● Action item
From the entries below, retype only the lines from the one with "alle (!) Beamte" through the one with "wie diese Internetse", exactly as written.

━━━ Information shown ━━━

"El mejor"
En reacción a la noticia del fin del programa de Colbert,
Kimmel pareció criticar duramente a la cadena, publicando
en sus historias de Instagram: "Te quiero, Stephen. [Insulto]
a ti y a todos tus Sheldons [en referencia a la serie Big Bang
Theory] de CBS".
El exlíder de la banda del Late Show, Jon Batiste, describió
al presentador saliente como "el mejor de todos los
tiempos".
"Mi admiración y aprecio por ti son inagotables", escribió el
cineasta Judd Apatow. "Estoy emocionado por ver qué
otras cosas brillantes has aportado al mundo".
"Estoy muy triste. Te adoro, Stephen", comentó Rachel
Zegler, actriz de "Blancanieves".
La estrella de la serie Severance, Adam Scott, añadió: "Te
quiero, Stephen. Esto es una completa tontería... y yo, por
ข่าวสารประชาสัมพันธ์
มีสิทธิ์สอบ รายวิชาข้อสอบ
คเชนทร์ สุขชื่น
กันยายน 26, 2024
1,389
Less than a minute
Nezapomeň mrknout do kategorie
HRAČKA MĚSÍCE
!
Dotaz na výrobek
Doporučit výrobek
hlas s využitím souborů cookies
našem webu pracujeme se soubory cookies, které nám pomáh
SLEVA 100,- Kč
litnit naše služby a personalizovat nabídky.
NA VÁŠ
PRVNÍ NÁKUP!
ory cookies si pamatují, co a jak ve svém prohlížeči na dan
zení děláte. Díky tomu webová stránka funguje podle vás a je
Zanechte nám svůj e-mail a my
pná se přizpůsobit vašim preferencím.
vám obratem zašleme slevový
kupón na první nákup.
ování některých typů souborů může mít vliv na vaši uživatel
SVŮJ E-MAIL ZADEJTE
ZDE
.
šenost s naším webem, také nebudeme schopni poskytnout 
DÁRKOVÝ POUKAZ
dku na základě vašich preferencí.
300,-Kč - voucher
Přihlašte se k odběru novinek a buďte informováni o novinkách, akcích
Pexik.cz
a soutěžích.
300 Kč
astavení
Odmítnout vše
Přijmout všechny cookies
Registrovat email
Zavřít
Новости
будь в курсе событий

━━━
━━━ Information shown ━━━

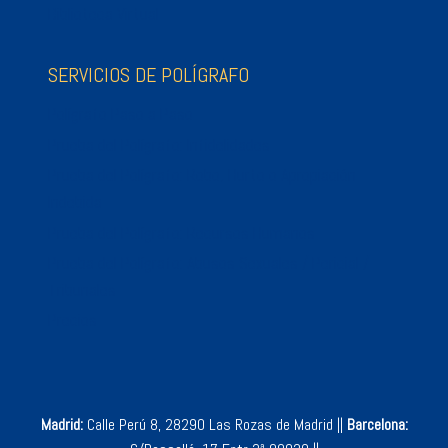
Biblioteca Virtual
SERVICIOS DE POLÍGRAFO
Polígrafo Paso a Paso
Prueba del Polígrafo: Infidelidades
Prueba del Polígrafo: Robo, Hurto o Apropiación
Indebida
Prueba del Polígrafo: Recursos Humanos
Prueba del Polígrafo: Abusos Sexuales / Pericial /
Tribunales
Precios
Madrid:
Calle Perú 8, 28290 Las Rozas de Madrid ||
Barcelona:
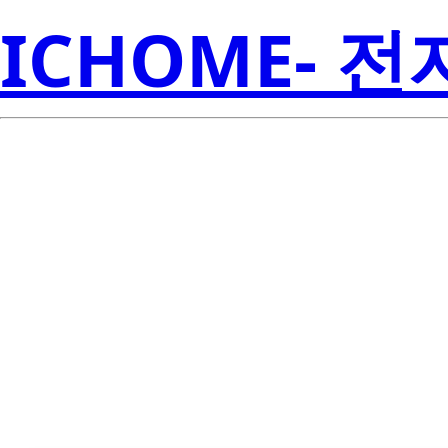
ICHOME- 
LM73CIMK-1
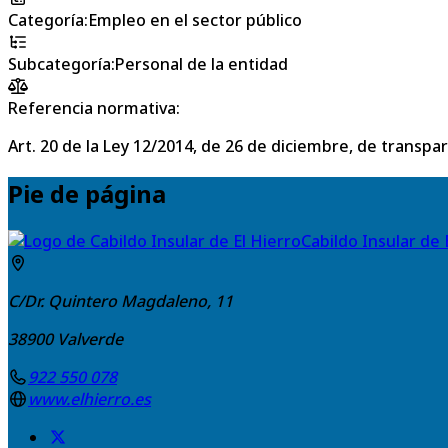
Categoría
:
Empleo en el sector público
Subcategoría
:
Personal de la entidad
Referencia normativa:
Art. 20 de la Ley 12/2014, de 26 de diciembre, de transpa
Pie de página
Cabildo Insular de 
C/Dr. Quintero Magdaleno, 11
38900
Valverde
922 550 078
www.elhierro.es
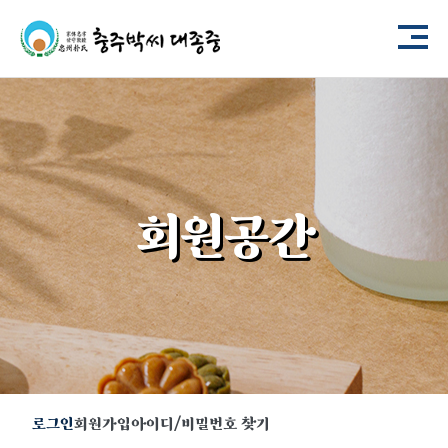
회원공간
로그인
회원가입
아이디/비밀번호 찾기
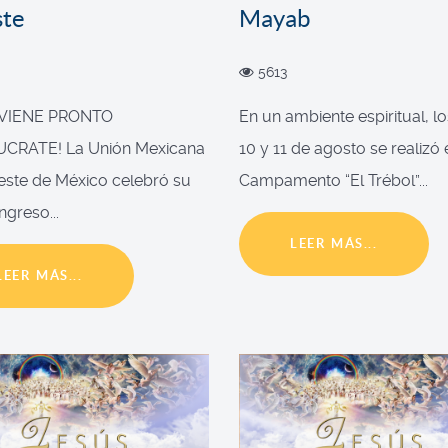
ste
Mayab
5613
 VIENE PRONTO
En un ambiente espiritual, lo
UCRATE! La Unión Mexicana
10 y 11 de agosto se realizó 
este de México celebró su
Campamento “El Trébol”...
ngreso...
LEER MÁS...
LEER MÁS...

━━━
━━━ Information shown ━━━

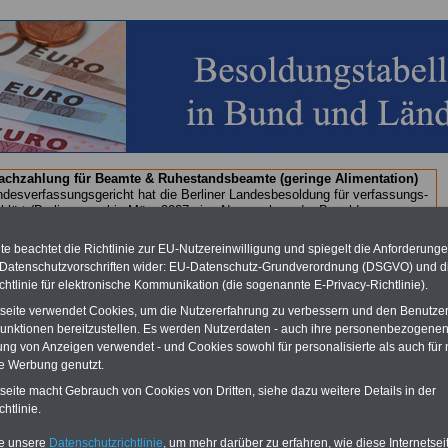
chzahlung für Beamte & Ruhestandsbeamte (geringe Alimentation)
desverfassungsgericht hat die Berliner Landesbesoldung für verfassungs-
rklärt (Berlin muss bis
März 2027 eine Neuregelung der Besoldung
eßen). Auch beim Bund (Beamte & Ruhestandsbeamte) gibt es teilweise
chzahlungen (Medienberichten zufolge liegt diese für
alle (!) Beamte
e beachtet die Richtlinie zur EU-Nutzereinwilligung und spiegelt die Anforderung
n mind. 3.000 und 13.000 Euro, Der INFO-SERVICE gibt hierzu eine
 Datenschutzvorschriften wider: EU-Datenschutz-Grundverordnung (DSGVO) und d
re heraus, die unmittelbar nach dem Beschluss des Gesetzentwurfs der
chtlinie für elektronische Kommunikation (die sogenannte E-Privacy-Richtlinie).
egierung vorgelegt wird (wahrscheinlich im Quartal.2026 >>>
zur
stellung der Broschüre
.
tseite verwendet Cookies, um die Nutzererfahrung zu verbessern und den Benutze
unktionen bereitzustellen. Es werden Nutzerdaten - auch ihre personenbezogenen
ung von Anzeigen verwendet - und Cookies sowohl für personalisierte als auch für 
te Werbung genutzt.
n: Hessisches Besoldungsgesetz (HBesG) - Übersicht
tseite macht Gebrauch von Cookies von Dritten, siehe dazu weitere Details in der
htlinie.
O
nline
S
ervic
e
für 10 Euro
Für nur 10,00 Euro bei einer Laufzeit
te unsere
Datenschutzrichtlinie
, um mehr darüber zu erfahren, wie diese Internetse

━━━

● Final answer
alle (!) Beamte
e beachtet die Richtlinie zur EU-Nutzereinwilligung und spiegelt die Anforderung
n mind. 3.000 und 13.000 Euro, Der INFO-SERVICE gibt hierzu eine
 Datenschutzvorschriften wider: EU-Datenschutz-Grundverordnung (DSGVO) und d
re heraus, die unmittelbar nach dem Beschluss des Gesetzentwurfs der
chtlinie für elektronische Kommunikation (die sogenannte E-Privacy-Richtlinie).
egierung vorgelegt wird (wahrscheinlich im Quartal.2026 >>>
zur
stellung der Broschüre
.
tseite verwendet Cookies, um die Nutzererfahrung zu verbessern und den Benutze
unktionen bereitzustellen. Es werden Nutzerdaten - auch ihre personenbezogenen
ung von Anzeigen verwendet - und Cookies sowohl für personalisierte als auch für 
te Werbung genutzt.
n: Hessisches Besoldungsgesetz (HBesG) - Übersicht
tseite macht Gebrauch von Cookies von Dritten, siehe dazu weitere Details in der
htlinie.
O
nline
S
ervic
e
für 10 Euro
Für nur 10,00 Euro bei einer Laufzeit
te unsere
Datenschutzrichtlinie
, um mehr darüber zu erfahren, wie diese Internetse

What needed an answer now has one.